August 26, 2012
Good morning and welcome to The Sunday Salon where readers share all things bookish. Since my last Sunday Salon post on August 12th a lot has happened in my life. I said good-bye to my kitty, Maia on August 13th. I left for a week’s visit with family in New Hampshire on August 15th and had just barely left California when the Ponderosa Fire broke out near my home. For several days I worried, held my breath and obsessively checked the status of the fire as it grew to nearly 30,000 acres and at one point threatened 3,500 homes in my small town and surrounding communities. My in-laws (who live 8 miles away from us) were evacuated and stayed at our home with my husband for four days. I am so grateful for the thousands of firefighters who managed to get this fire under control (it is due to be fully contained by tomorrow). At one point the flames were up to 300 feet high. And I am so sad for those who lost their homes (64 homes were destroyed at last count) and their property or businesses. I arrived back in California yesterday – happy to see my husband and my fur babies again. This morning I woke up glad to see blue skies and the dark green of the trees, grateful for everything I have and for the people in my life. Sometimes it takes nearly losing it all to realize how much we have…
I have also read several really wonderful books since my last Sunday Salon post. I toured The Unlikely Pilgrimage of Harold Fry by Rachel Joyce for TLC Book Tours on August 15th (please note that the giveaway for that book has now closed). I loved this novel of a simple man’s journey across England and through his life. This is a deeply moving book which has been long-listed for the Booker Prize this year…and I think we will see this one on the short list for that award. After I read and reviewed it, I managed to read several other reviews. I have yet to see a negative comment about this amazing debut. If you get a chance to pick up a copy, I highly recommend it!
I also finished another book for a TLC Book Tours (this one will post on Tuesday, August 28th) which was truly wonderful. The World We Found by Thrity Umrigar is a beautiful story about women’s friendships and the challenges of women in India. Here is another novel getting rave reviews which are well-deserved. I want to tell you more about the book, but you will have to wait for my review on Tuesday. You can catch other TLC Book Tour posts about this novel (as well as other books by this author) by visiting the tour page and following the links.
Because I was traveling, I next turned to some suspense-thrillers as I find these types of books easy to read. I finished two books in this genre:
Into the Darkest Corner by Elizabeth Haynes explores the darkness of obsessive love, obsessive-compulsive disorder and PTSD (read my review). I found the book slow to start, but was rewarded for my perseverance by a fast-paced ending that held my attention. The novel is written in the first person in a nonlinear style which took a little getting used to. I liked how Haynes revealed the background of the protagonist, but felt like she could have gotten to the climax a little faster. This is Haynes’ first novel and I have a feeling we will be seeing more from this author in the future.
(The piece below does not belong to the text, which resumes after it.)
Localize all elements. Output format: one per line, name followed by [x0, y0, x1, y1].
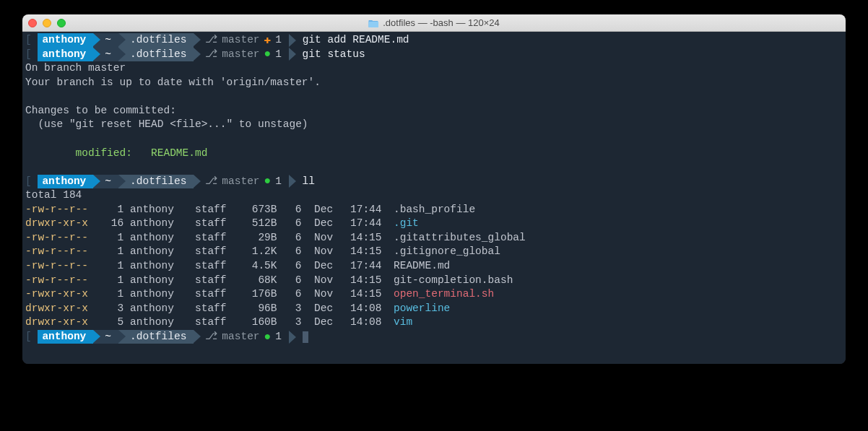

And When She Was Good by Laura Lippman was terrific (read my review). I adore Lippman’s writing and this is her best novel to date, in my opinion. One of the things Lippman does that elevates her work, is to spend the time to fully develop her complex characters. So much of the thriller genre focuses more on plot than character – but Lippman does both well and the reader is rewarded with a satisfying read that lingers after the final page. After reading this novel, I am reminded that I need to read some of Lippman’s previous books which I’ve missed.
I started my current read on the airplane coming back from New Hampshire – and am a third of the way through it. The Plague of Doves by Louise Erdrich has been on my TBR pile for a long time. Now, I am wondering why it took me so long to get to it! Erdrich is a consummate story-teller and this novel is superb. I love the multi-generational characters with their unique voices. And in The Plague of Doves, Erdrich adds the element of mystery to her story with an unsolved murder connecting the characters. I think I’ll be finishing this one by mid-week – so watch for my review towards the end of the week.
I hope you had a good week of reading and that this week will be a great one for you!